Sadly, the Catholic Church, tossing away its defenses and borrowing the arms of her enemies, has, especially since the Council, adopted the principles behind this reality as though they were the teachings of Christ, and as though the Empire of the World were His Social Kingdom. Dypsychia reigns supreme. Moreover, the popes, especially Francis, have become the chaplains for this caricature of fallen Christendom. Everything that promotes and defends the fraud is treated as eminently good; everything that fends off its victory as imprudent at best and evil at worst. So effective has been the disarmament that even the most committed “outsider” guerrilla fighters, over time, are simply too exhausted to indulge the luxury of criticizing the system in the few hours of repose left to them by the ever increasing demand for material labor that it requires to survive each day.
We fully believing Catholics who cherish the entirety of our Tradition and think that none of it has been rendered useless through a numerology making 2025 pangenesistically different from 1378, are the only ones not suffering from dypsychia regarding our religion. This is why some years ago, Russian Orthodox bishops engaged in ecumenical discussions with representatives sent from Rome asked that next time real Catholics from the SSPX should be their interlocutors. And because we are the only ones that shoulder the arms that are proper to our Faith, our enemies, weak as we know we are, target us—-as Biden did through the FBI—-as the only force that can, must—-and, of course inevitably will—-fend off the horrors of the insane asylum of the Empire of the World.
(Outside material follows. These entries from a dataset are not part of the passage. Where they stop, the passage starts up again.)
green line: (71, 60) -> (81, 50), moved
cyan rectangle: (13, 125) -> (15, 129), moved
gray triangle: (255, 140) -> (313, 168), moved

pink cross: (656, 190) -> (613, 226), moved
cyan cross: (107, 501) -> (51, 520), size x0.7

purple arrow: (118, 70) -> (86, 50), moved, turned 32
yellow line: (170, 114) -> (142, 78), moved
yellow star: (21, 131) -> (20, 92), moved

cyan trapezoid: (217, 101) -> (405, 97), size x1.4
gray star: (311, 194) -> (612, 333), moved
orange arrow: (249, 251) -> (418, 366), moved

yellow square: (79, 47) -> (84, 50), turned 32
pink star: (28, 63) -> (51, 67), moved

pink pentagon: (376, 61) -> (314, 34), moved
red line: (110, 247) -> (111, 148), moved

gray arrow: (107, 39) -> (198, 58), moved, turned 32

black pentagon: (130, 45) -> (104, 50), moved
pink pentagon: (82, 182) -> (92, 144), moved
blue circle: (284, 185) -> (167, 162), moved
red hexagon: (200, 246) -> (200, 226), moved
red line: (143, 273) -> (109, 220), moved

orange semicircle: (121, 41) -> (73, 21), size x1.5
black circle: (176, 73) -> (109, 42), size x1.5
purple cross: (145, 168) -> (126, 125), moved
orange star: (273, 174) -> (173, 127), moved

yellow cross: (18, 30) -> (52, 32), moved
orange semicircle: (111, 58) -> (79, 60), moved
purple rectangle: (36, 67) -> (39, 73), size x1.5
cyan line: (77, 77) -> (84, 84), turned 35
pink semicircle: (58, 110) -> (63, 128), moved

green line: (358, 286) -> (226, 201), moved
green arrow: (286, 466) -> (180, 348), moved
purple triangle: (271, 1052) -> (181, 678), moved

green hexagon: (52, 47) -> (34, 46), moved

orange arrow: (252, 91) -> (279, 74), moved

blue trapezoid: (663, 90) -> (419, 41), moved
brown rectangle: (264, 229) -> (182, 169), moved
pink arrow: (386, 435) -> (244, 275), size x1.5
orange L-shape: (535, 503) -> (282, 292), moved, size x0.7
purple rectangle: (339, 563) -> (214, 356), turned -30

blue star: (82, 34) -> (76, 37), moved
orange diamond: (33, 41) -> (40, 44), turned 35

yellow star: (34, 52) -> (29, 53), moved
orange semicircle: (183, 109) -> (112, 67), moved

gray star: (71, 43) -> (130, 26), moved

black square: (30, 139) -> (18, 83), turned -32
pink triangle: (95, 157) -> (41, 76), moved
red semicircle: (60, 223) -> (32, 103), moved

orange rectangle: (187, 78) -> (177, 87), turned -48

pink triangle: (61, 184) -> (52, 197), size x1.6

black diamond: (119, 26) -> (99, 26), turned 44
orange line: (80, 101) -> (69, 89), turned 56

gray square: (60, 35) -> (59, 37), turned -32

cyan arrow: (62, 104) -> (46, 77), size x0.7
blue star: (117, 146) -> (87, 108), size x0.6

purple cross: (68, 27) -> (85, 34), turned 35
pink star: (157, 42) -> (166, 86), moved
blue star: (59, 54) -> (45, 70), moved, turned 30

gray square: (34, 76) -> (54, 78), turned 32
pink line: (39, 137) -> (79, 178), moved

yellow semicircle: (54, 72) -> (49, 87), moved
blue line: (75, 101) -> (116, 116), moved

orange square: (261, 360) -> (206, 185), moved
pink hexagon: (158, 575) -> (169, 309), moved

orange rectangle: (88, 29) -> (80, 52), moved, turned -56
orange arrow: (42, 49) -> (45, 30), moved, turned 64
Make no mistake about it. Should the cardinals “card” and the pope they elect “pope”; should Traditionalists actually move from the outside to the inside; there will literally be hell to pay. As I indicated in my first article, I think that the terrible spread of heresy and the already existing but unadmitted schisms within the Church will become more open and enthusiastically embraced. Also, just as I do not see how the current suicidal tendencies of the West can in any way be thwarted without violence, I do not exclude even violent opposition to a truly Catholic pope and his policies. But should the center of Christendom throw away its borrowed armor and take proper arms against a sea of troubles, Peter, finally once again “awakened” and militantly doing the business of Christ and not the “business as usual” of the Grand Coalition of the Status Quo, will be looked to attentively by all who have been jolted back to their senses by the horror of the hellish slumber which is the product of global wokedom. He will be looked to as the answer to our prayers on their behalf.